守上 医師の経歴よりも、チームとしての連携が非常に重要です。実際、患者さんが受けるケアは、常に医師がそばにいるわけではありません。日々、看護師が訪問しています。総合的な観点で、チームとしての戦略がしっかりと構築されているかどうかが非常に重要です。訪問看護ステーションやヘルパーステーションなど外部からの高い評判を持つ医師は信頼度が高い傾向にあります。
― 在宅療養支援診療所は、将来的にがんの種類ごとに対応が細分化されますか。
新田 がんの種類や治療方法にかかわらず、在宅に戻った際の状況は異なります。医療関係者は細かい治療に関する知識を持つ必要がありますが、そのために必ずしも全てを詳細に区別する必要はないと思います。

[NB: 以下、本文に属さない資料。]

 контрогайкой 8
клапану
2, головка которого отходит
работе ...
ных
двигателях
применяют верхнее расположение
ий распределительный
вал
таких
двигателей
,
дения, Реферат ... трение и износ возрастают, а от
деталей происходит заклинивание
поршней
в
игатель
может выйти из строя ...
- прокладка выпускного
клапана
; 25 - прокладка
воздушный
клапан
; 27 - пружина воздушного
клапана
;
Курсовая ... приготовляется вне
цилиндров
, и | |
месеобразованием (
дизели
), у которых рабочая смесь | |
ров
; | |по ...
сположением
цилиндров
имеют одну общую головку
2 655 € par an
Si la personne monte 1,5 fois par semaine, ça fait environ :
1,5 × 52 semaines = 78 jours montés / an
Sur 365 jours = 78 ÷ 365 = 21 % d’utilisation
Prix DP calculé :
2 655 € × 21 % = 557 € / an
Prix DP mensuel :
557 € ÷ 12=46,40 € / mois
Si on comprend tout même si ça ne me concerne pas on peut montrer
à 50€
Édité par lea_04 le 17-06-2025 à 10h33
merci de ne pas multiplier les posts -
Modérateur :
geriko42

守上 緩和ケアの分野では幅広い知識を学び、多岐にわたる経験を積む方が有益だと感じる傾向があるため、細分化が必然とは考えていません。ただし、細分化したクリニックが出現しても問題はありません。例えば、血液内科の専門医が緩和ケアに長けたクリニックを提供するなら、患者さんがそのようなクリニックを頼るのは良いことだと思います。
緊急時に対応できる体制を整える必要あり
― 在宅療養支援診療所の形態について教えて下さい。
新田 在宅療養支援診療所にはソロプラクティスとグループプラクティスがあります。ソロプラクティスは在宅医療の医師が一人で運営。グループプラクティスでは複数の医師が連携するもので、3人以上で運営する場合は機能強化型在宅療養支援診療所となります。メガ在宅医療を提供する広域の医療法人やグループも存在します。

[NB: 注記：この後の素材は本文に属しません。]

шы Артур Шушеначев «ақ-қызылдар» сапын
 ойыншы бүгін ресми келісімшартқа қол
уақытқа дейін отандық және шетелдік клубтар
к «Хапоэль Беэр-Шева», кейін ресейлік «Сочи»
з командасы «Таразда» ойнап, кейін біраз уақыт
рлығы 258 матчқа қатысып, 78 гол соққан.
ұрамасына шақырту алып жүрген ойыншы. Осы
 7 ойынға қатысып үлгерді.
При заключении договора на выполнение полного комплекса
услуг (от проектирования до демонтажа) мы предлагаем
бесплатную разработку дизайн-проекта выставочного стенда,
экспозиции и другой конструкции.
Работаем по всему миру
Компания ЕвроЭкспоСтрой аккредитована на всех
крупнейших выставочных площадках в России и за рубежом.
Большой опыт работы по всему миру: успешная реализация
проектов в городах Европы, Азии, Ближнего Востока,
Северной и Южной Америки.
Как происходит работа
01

 ただし、在宅医療は医師一人で出来るものではありません。診療所機能が重要でソロプラクティスには限界があり、他医師との連携を築かなければ難しい状況です。夜間対応にしても一人の医師が全ての緊急電話に対応するのは不可能です。在宅患者には予測可能な発熱などの症状と予測不可能な急性腹症などがあり、緊急時に対応できる体制を整える必要があります。その意味で医師だけでなく診療所に所属する看護師が重要な役割を果します。グループプラクティスでは、医師を含めた看護師もタスクを分担しているため、負担は軽減されます。

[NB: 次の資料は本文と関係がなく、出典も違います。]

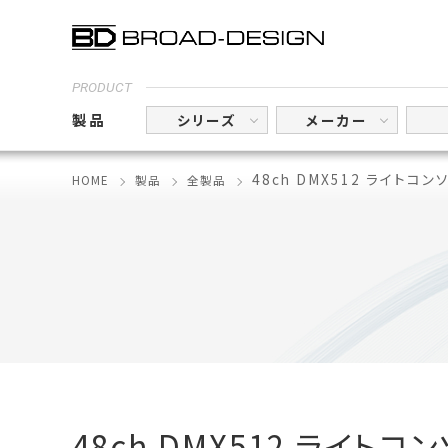
PRODUCT
製品
シリーズ
メーカー
48ch DMX512 ライトコン
HOME
製品
全製品
48ch DMX512 ライトコ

守上 ソロプラクティスの医師は年中無休の時間体制で働いています。無理をしているので、いずれツケを払わざるを得ません。早急にサポート体制をつくる必要がある。せめて年末年始やゴールデンウィーク、お盆などの時期は家族行事やお墓参りなどの時間を確保してほしいと思います。
― 最後に読者へのメッセージをお願いします。
新田 在宅医療は、がん患者や、その家族との信頼関係からスタートします。信頼がなければ良好な関係は築けません。在宅医療チームは、患者さんや家族の苦労を最後まで支えるために、信頼を築いていく必要がある。全ての人が満足できる医療を目指し、多職種、地域、行政などの力を借りながら、理想的な診療体制を築いていきたいと考えます。
守上 患者の方々、特にがん患者の方々は、いろいろな思い・悲しみを抱えながら日々を送っています。選択肢は次第に限られていきますが、できる限り自分で選択することが重要です。医師に話せないことも看護師や他職種なら話せることもある。まずは自分の声を届けることを大事にしてください。